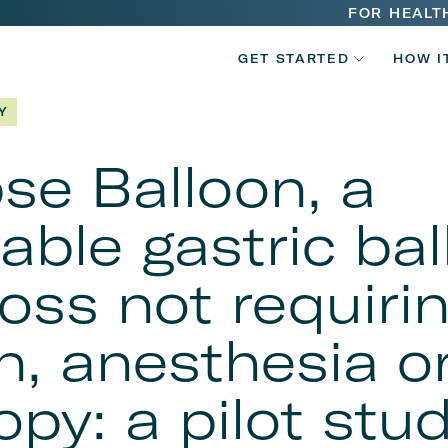
Main
FOR HEALT
V2
navigatio
GET STARTED
HOW I
Main
Y
navigatio
pse Balloon, a
able gastric bal
loss not requiri
n, anesthesia o
py: a pilot stu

-- -- --

• [YOUR ASSIGNMENT]: Repeat the listing exactly; do not print any picture.

• [ANSWER TO THE EXERCISE]:
Main
FOR HEALT
V2
navigatio
GET STARTED
HOW I
Main
Y
navigatio
pse Balloon, a
able gastric bal
loss not requiri
n, anesthesia o
py: a pilot stu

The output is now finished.